If you are interested in an eco-funeral and using a shroud you may want to consider:

  • Is there a place that will accept your shroud nearby? Natural or green burial grounds are becoming much more common, but you may want to research what is available near you. If you live in a rural area, you may be able to legally bury yourself or family on your own land. Each state has its own rules in this regard as well as rules for the scattering of ashes.
  • Do you have the consent of your family, spouse, or friends? Will your people be willing to carry out your wishes for a natural burial or cremation? Are they willing to learn how to care for your body after death?
  • Can you care for your shroud long term if you purchase it before death? Woolen shrouds need to be stored and cared for like any woolen garment and protected from insect damage. Cotton, linen, and silk also need to be stored well for their protection over time.

My older brother Dave died about a year ago. I was his main hospice provider as he dwindled from incurable lung cancer. Such an intense episode.

For those few months, we were weirdly unconstrained by normal time and journeyed together into the past and forward into the unknowable realms of death. He died at home on the farm, in the kitchen-turned-sickroom. He took his last breaths at 11:33 am, and I know there were angels and ancestors present. With the help of the hospice nurse, my other brother Ray and I cleaned Dave’s body, finally uncoiled and relaxed from his constant pain. We dressed him in jeans and a nice sweater. We slid the simple cotton shroud I made under him, speaking kind words. I cast a blend of protective plants and salts over his body—juniper, sagebrush, lavender, pink salt, and rosebuds. Then we wrapped the shroud around him, tucking in his limbs and head, and gently tied the shroud closed with ribbons.

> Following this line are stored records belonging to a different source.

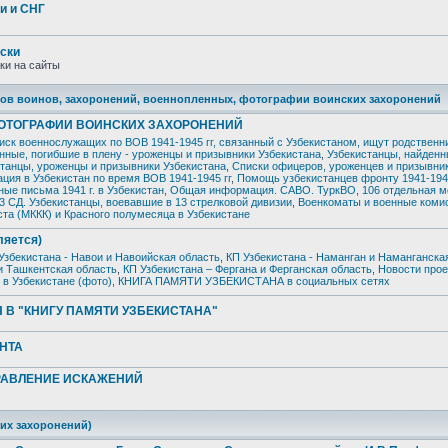
и и СНГ
ски
ки на сайты
ников воинов, захоронений, военнопленных, фотографии воинских захоронений
ФОТОГРАФИИ ВОИНСКИХ ЗАХОРОНЕНИЙ
иск военнослужащих по ВОВ 1941-1945 гг, связанный с Узбекистаном, ищут родственн
нные, погибшие в плену - уроженцы и призывники Узбекистана
,
Узбекистанцы, найден
станцы, уроженцы и призывники Узбекистана
,
Списки офицеров, уроженцев и призывни
ция в Узбекистан по время ВОВ 1941-1945 гг
,
Помощь узбекистанцев фронту 1941-1945
ые письма 1941 г. в Узбекистан
,
Общая информация. САВО. ТуркВО
,
106 отдельная 
3 СД. Узбекистанцы, воевавшие в 13 стрелковой дивизии
,
Военкоматы и военные коми
та (МККК) и Красного полумесяца в Узбекистане
ляется)
Узбекистана - Навои и Навоийская область
,
КП Узбекистана - Наманган и Наманганска
и Ташкентская область
,
КП Узбекистана – Фергана и Ферганская область
,
Новости прое
 в Узбекистане (фото)
,
КНИГА ПАМЯТИ УЗБЕКИСТАНА в социальных сетях
 В "КНИГУ ПАМЯТИ УЗБЕКИСТАНА"
НТА
ПРАВЛЕНИЕ ИСКАЖЕНИЙ
ких захоронений)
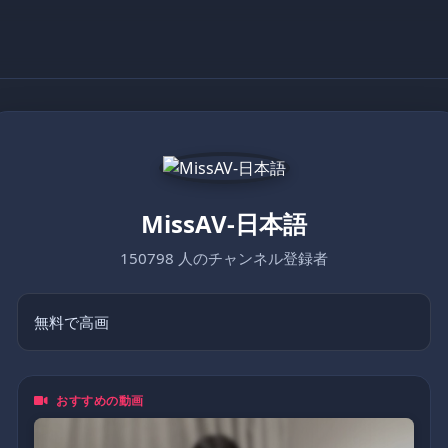
MissAV-日本語
150798 人のチャンネル登録者
無料で高画
おすすめの動画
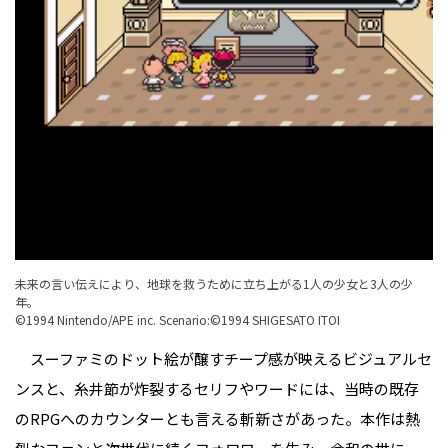
未来の言い伝えにより、地球を救うために立ち上がる1人の少女と3人の少
年。
©1994 Nintendo/APE inc. Scenario:©1994 SHIGESATO ITOI
スーファミのドット絵が醸すチープ感が映えるビジュアルセ
ンスと、糸井節が炸裂するセリフやワードには、当時の既存
のRPGへのカウンターとも言える斬新さがあった。本作は熱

My brother Ray is eight years older than me, and I am 65. After we tended Dave’s body, I looked at Ray and wondered aloud: How is it that we have grown this old and Dave is the first family member we have guided out of life into death? The first one that we have tended with our own hands?

As a culture, why have we allowed this strange magic to be taken from us? Why have we accepted a broken circle, an unholy numbness?